● **What to produce**
Nothing but the records themselves, exactly as written, should appear in the reply; leave out the pictures.

● **Records to use**
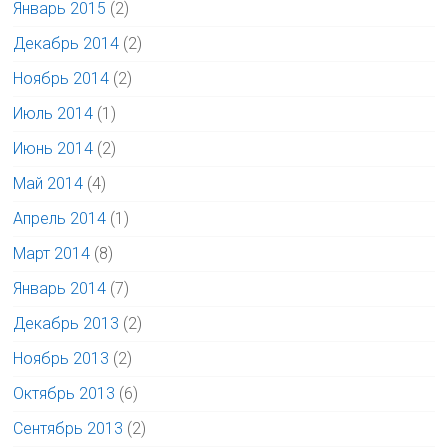
Январь 2015
(2)
Декабрь 2014
(2)
Ноябрь 2014
(2)
Июль 2014
(1)
Июнь 2014
(2)
Май 2014
(4)
Апрель 2014
(1)
Март 2014
(8)
Январь 2014
(7)
Декабрь 2013
(2)
Ноябрь 2013
(2)
Октябрь 2013
(6)
Сентябрь 2013
(2)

● **Written response**
Январь 2015
(2)
Декабрь 2014
(2)
Ноябрь 2014
(2)
Июль 2014
(1)
Июнь 2014
(2)
Май 2014
(4)
Апрель 2014
(1)
Март 2014
(8)
Январь 2014
(7)
Декабрь 2013
(2)
Ноябрь 2013
(2)
Октябрь 2013
(6)
Сентябрь 2013
(2)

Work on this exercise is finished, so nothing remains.